The Gift of Water: October 2019

Gift of Water October 2019

The Rivers’ Pulse

as seen in the Marquette Monthly October, 2019
By Rochelle Dale

Not long ago, I stood on the concrete banks of the Cuyahoga River in the old industrial part of downtown Cleveland, Ohio. I rinsed my hands in the water and remembered a photograph I had seen just that afternoon of a river activist/ journalist in the 1960s with a cup of watery oil dipped from the same river. This year, 2019, marks the 50th anniversary of the last time that the Cuyahoga caught on fire. Yes, the last time. The Cuyahoga had caught fire eleven or twelve times before, but it was the infamy of that 1969 fire that at last set the United States on a path to clean up its waters.

The Cuyahoga is not like my river, the Yellow Dog. The Yellow Dog River is numbingly cold and fast, dropping over rocks, boulders, cliffs, and fallen trees, fashioning waterfalls from six inches to six feet or higher, dredging pools for the brook trout and other animals—including me—to swim. We are drawn and pulled to water, irresistibly, like hummingbirds to nectar. We crowd around lake-fronts and ocean views, build houses on the shores, sometimes burying the reasons we are there in bigger boats, bigger homes, more toys. But we are there because somehow, perhaps intrinsically, we know that it is the “Water of Life” or that “Water is Life”. Water within and water without.

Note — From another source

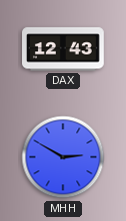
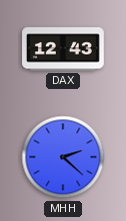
MHH: 2:50 -> 2:22
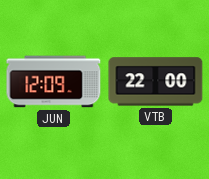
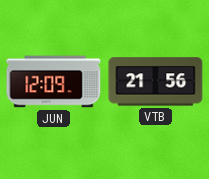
VTB: 22:00 -> 21:56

I grew up in the farmlands of central Indiana where we raised corn, soybeans, wheat, and for the pastured cattle, hay. When there was not enough rain, to water her flowers my mom collected rainwater and saved it in empty laundry detergent jugs in the basement. For fear that our shallow well might run dry, we were never allowed to use water for fun, and we always had to be sure the cattle could drink. There were no ponds, lakes, or rivers in this landscape, only fields and a few drainage ditches where my friend and I would go and sit beside the trickle of water in the culvert under the gravel road—our hiding spot. All I wanted on those long summer days was a place to swim—water.

Now, in our western states, rivers run dry before they reach their destination. The talk is about water rights. Whose water is it and why? Farmers need it to water their crops and livestock, which will in turn feed people all over. Cities need it to supply each household. We all need it—need, not desire. Every summer in western South Dakota, where I once lived, native Sundancers face the sun and pray in circles around the sacred tree for four days, drinking water only at dawn and at dusk. They know thirst and the need for water in their often-arid land. In the ceremonial lodge, when I drink the fresh spring water, I imagine the water coursing through the rivers of the world and through my body at the same time. I believe we are all inseparable from each other. Often I go to the banks of the Yellow Dog River when I need to think, to focus my mind, to work out problems or sadness, or to play. Most times, I think the river gives us more than we can ever return, but maybe all the rivers ask is for us to love them.

In a 1968 speech to the General Assembly of the International Union for Conservation of Nature, Baba Dioum, a Sengalese environmentalist, spoke these words: “We conserve only what we love.” From a very early age, my mom instilled in us the notion that gifts of all kinds should be treated with respect and gratitude. Water is a gift, and the people of the Cuyahoga River learned that the hard way, but with the help of people who always loved that river, it is alive again and once more the life force of the city. Rivers were once the identifiable pulse of this country, and to acknowledge and understand the pulse of our waters is to know a place in a mysteriously intimate and intricate way.

I love my river. I love the Yellow Dog’s clear cold water, its song from on top of the hill, and I will teach my grandchildren to love it, and to understand their great-grandmother’s lesson about gifts and gratitude.

WATER SAVER TIPS

To water flowers that you plant for bees and hummingbirds, collect rainwater and save it in empty, clean laundry detergent jugs with lids—so you are not raising mosquitoes.

Know where your water comes from, how much you use on average per day, and determine how you could reduce unnecessary water use.

Contributor’s note: Rochelle Dale has lived along the Yellow Dog River in northern Marquette County for thirty years. She is the administrator of the Yellow Dog Watershed Preserve.

Northern Great Lakes Water Stewards

“The Gift of Water” columns are offered by the Northern Great Lakes Water Stewards and the Cedar Tree Institute, joined in an interfaith effort to help preserve, protect, and sanctify the waters of the Upper Peninsula.